# BRIEF
Given the listing that follows, report all lines in which the string "podporu" occurs.

# THE DATA
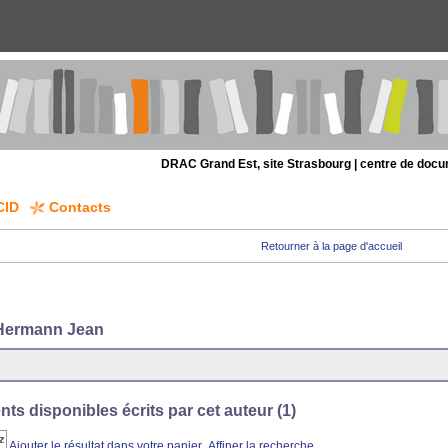
DRAC Grand Est, site Strasbourg | centre de doc
CID
Contacts
Retourner à la page d'accueil
Hermann Jean
s disponibles écrits par cet auteur (
1
)
Ajouter le résultat dans votre panier
Affiner la recherche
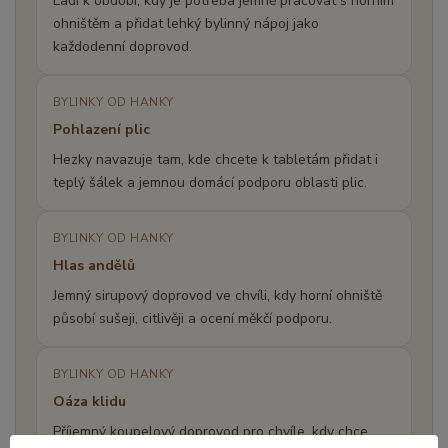
Ladí k období, kdy je potřeba jemně pracovat s horním
ohništěm a přidat lehký bylinný nápoj jako
každodenní doprovod.
BYLINKY OD HANKY
Pohlazení plic
Hezky navazuje tam, kde chcete k tabletám přidat i
teplý šálek a jemnou domácí podporu oblasti plic.
BYLINKY OD HANKY
Hlas andělů
Jemný sirupový doprovod ve chvíli, kdy horní ohniště
působí sušeji, citlivěji a ocení měkčí podporu.
BYLINKY OD HANKY
Oáza klidu
Příjemný koupelový doprovod pro chvíle, kdy chce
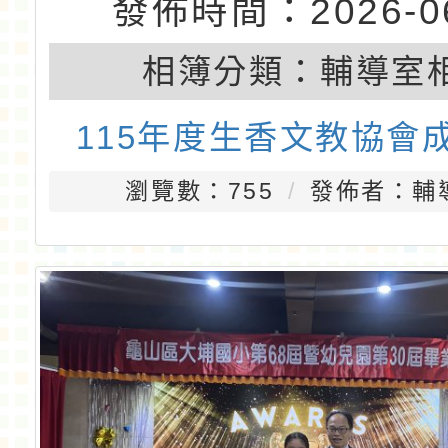
發佈時間：2026-06
相簿分類：
輔導室
115年度生香文教協會
瀏覽數：755
發佈者：輔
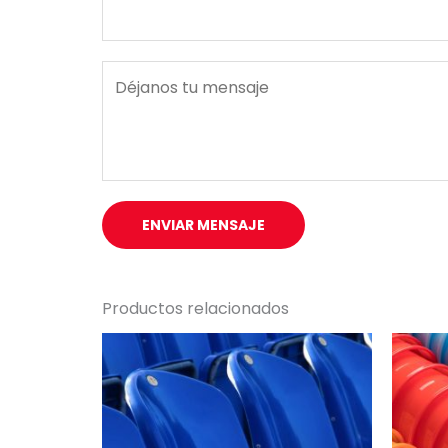
l
*
M
e
n
s
a
j
ENVIAR MENSAJE
e
*
Productos relacionados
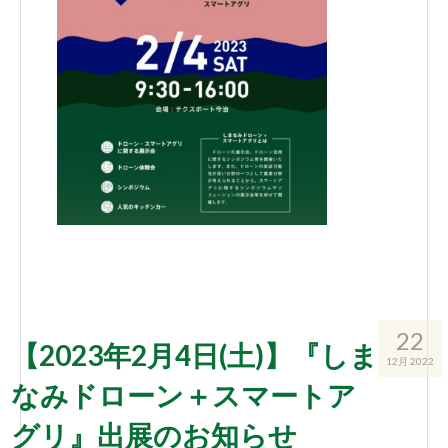
22
【2023年2月4日(土)】『しま
12月 2022
なみドローン＋スマートア
グリ』出展のお知らせ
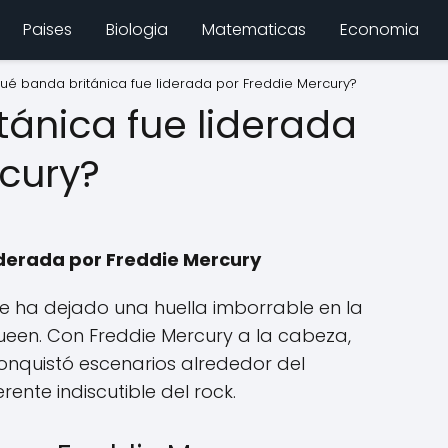
Paises
Biologia
Matematicas
Economia
ué banda británica fue liderada por Freddie Mercury?
ánica fue liderada
cury?
iderada por Freddie Mercury
e ha dejado una huella imborrable en la
Queen. Con Freddie Mercury a la cabeza,
onquistó escenarios alrededor del
rente indiscutible del rock.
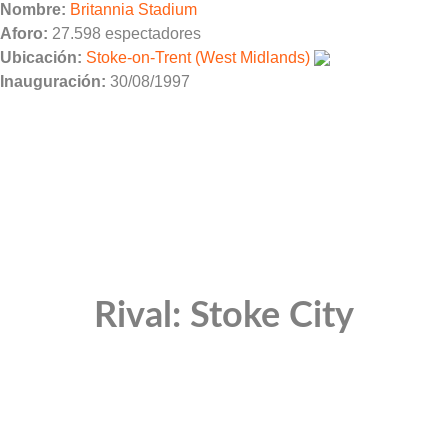
Nombre:
Britannia Stadium
Aforo:
27.598 espectadores
Ubicación:
Stoke-on-Trent (West Midlands)
Inauguración:
30/08/1997
Rival: Stoke City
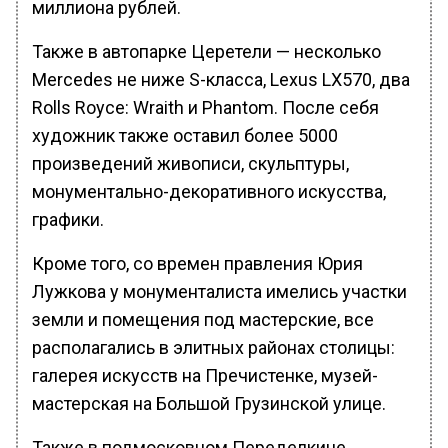
миллиона рублей.
Также в автопарке Церетели — несколько
Mercedes не ниже S-класса, Lexus LX570, два
Rolls Royce: Wraith и Phantom. После себя
художник также оставил более 5000
произведений живописи, скульптуры,
монументально-декоративного искусства,
графики.
Кроме того, со времен правления Юрия
Лужкова у монументалиста имелись участки
земли и помещения под мастерские, все
располагались в элитных районах столицы:
галерея искусств на Пречистенке, музей-
мастерская на Большой Грузинской улице.
Также в подмосковном Переделкине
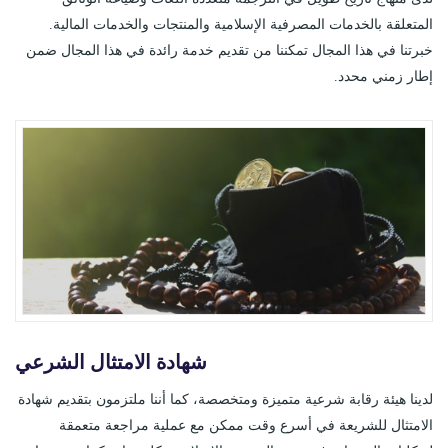
المتعلقة بالخدمات المصرفية الإسلامية والمنتجات والخدمات المالية.
خبرتنا في هذا المجال تمكننا من تقديم خدمة رائدة في هذا المجال ضمن
إطار زمني محدد.
شهادة الامتثال الشرعي
لدينا هيئة رقابة شرعية متميزة ومتخصصة، كما أننا ملتزمون بتقديم شهادة
الامتثال للشريعة في أسرع وقت ممكن مع عملية مراجعة متعمقة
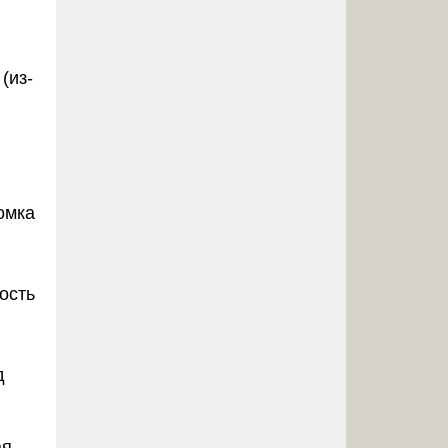
(из-
омка
ость
д
ая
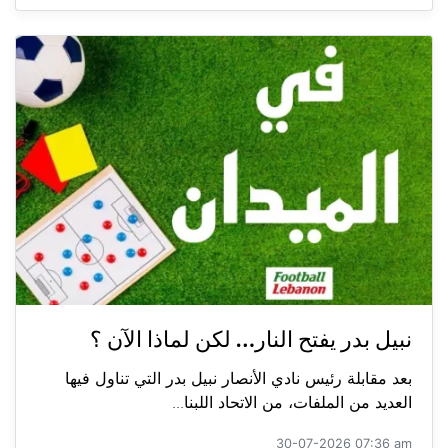
نبيل بدر يفتح النار… لكن لماذا الآن ؟
بعد مقابلة رئيس نادي الأنصار نبيل بدر التي تناول فيها
العديد من الملفات، من الاتحاد اللبنا...
30-07-2026 07:36 am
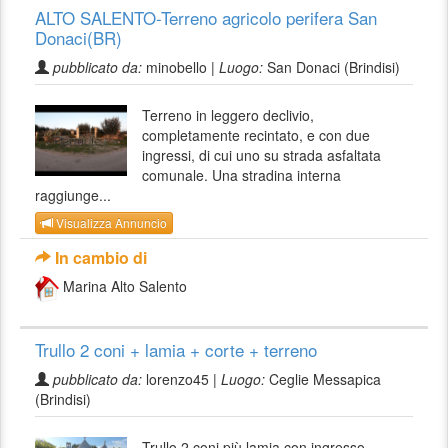
ALTO SALENTO-Terreno agricolo perifera San
Donaci(BR)
pubblicato da:
minobello |
Luogo:
San Donaci (Brindisi)
Terreno in leggero declivio,
completamente recintato, e con due
ingressi, di cui uno su strada asfaltata
comunale. Una stradina interna
raggiunge...
Visualizza Annuncio
In cambio di
Marina Alto Salento
Trullo 2 coni + lamia + corte + terreno
pubblicato da:
lorenzo45 |
Luogo:
Ceglie Messapica
(Brindisi)
Trullo 2 coni più lamia con ingresso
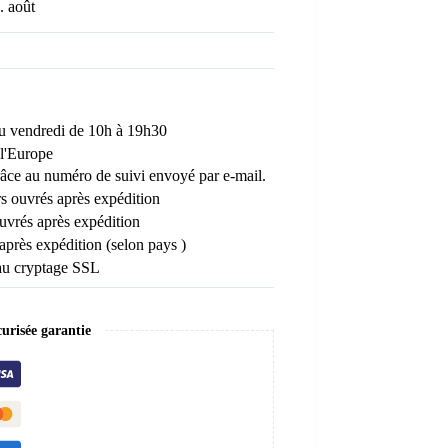
. août
 au vendredi de 10h à 19h30
l'Europe
râce au numéro de suivi envoyé par e-mail.
rs ouvrés après expédition
uvrés après expédition
 après expédition (selon pays )
au cryptage SSL
risée garantie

# THE COMPLETED TASK
teplý šálek a jemnou domácí podporu oblasti plic.
působí sušeji, citlivěji a ocení měkčí podporu.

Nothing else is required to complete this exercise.